O ataque a Rushdie gerou reações de indignação entre escritores e políticos de todo o mundo, que classificaram o crime como um atentado à liberdade de expressão.
O presidente dos EUA, Joe Biden, condenou o "ataque violento" e elogiou Rushdie por sua "recusa em ser intimidado ou silenciado". Em comunicado, o democrata afirmou que ele e sua esposa Jill, "junto com todos os americanos e pessoas ao redor do mundo, estão orando por sua saúde e recuperação".
O chefe da diplomacia da União Europeia, Josep Borrell, também disse "condenar" fortemente o atentado. "A rejeição internacional de tais ações criminosas, que violam direitos e liberdades fundamentais, é o único caminho para um mundo melhor e mais pacífico", escreveu.
Já o chanceler federal da Alemanha, Olaf Scholz, chamou o ataque de um "ato desprezível" e desejou força ao escritor para sua recuperação. "O mundo precisa de pessoas como você que não são intimidadas pelo ódio e defendem corajosamente a liberdade de expressão."
O primeiro-ministro do Canadá, Justin Trudeau, afirmou que "ninguém deve ser ameaçado ou prejudicado com base no que escreveu". "Desejo a ele uma rápida recuperação", acrescentou.
Salman Rushdie é um importante porta-voz da liberdade de expressão e de causas liberais. Ele tem recebido ameaças de morte há décadas, e inclusive há uma recompensa oferecida por organizações iranianas de mais de 3 milhões de dólares a qualquer pessoa que o mate.
Seu romance Os versos satânicos, de 1988, foi considerado uma blasfêmia por muitos muçulmanos, que interpretaram um dos personagens como um insulto ao profeta Maomé, entre outras críticas. Protestos muitas vezes violentos irromperam contra Rushdie, que nasceu na Índia em uma família muçulmana. Um desses protestos acabou com 12 mortos em Mumbai, sua cidade natal.

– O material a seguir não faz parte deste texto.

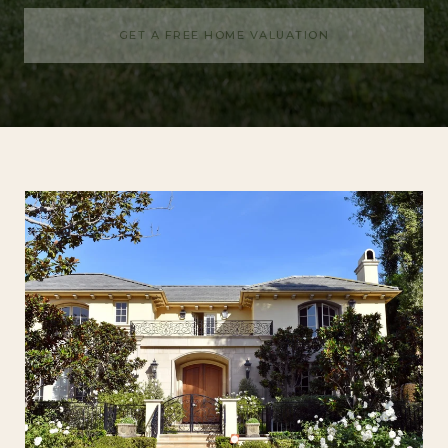
GET A FREE HOME VALUATION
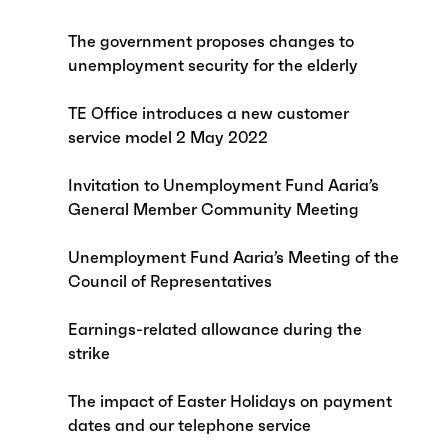
The government proposes changes to
unemployment security for the elderly
TE Office introduces a new customer
service model 2 May 2022
Invitation to Unemployment Fund Aaria’s
General Member Community Meeting
Unemployment Fund Aaria’s Meeting of the
Council of Representatives
Earnings-related allowance during the
strike
The impact of Easter Holidays on payment
dates and our telephone service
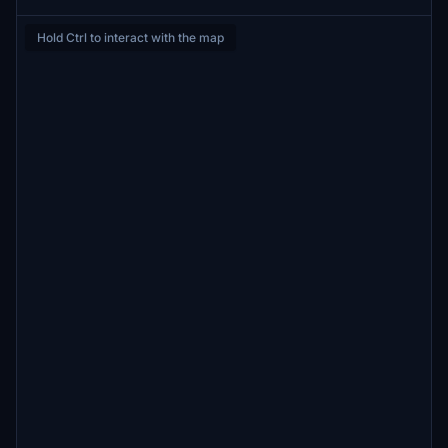
Hold Ctrl to interact with the map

O livro foi proibido no Irã, onde o então aiatolá Ruhollah Khomeini emitiu em 1989 uma fatwa (decreto religioso) pedindo a morte de Rushdie – Khomeini morreu naquele mesmo ano. O atual líder supremo do Irã, aiatolá Ali Khamenei, nunca emitiu uma fatwa própria e revogou o decreto, e nos últimos anos o Irã não dedicou muita atenção ao escritor.
As ameaças de morte levaram Rushdie a se esconder sob um programa de proteção do governo britânico, que envolvia segurança armada 24 horas por dia. Rushdie reapareceu depois de nove anos de reclusão e cautelosamente retomou as aparições públicas, mantendo suas críticas abertas ao extremismo religioso.

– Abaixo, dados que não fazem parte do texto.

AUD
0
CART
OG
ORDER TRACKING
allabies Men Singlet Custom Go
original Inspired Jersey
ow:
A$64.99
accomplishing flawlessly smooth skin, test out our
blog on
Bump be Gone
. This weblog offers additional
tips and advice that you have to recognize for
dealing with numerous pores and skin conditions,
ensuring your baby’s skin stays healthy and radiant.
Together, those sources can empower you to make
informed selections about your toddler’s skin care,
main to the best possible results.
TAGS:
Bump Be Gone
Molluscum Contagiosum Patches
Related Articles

Ele disse em uma palestra de 2012 que o terrorismo é a arte do medo. "A única maneira de vencê-lo é decidindo não ter medo'', afirmou. Rushdie obteve cidadania americana em 2016 e vive na cidade de Nova York. Ele venceu em 1981 o Booker, principal prêmio da literatura em língua inglesa, pelo livro Os filhos da meia-noite.
A Chautauqua Institution, onde ocorreu o ataque, fica em uma região rural de Nova York e funciona há mais de um século como espaço para reflexão e orientação espiritual. Os visitantes não passam por detectores de metal ou revista de bolsas.
O local é famoso por suas conferências de verão, nas quais Rushdie já havia falado antes. Os palestrantes abordam um tema diferente a cada semana. Rushdie e o moderador, Henry Reese, tinham sido convidados para discutir "os Estados Unidos como asilo para escritores e outros artistas no exílio, e como um lar para a liberdade de expressão criativa".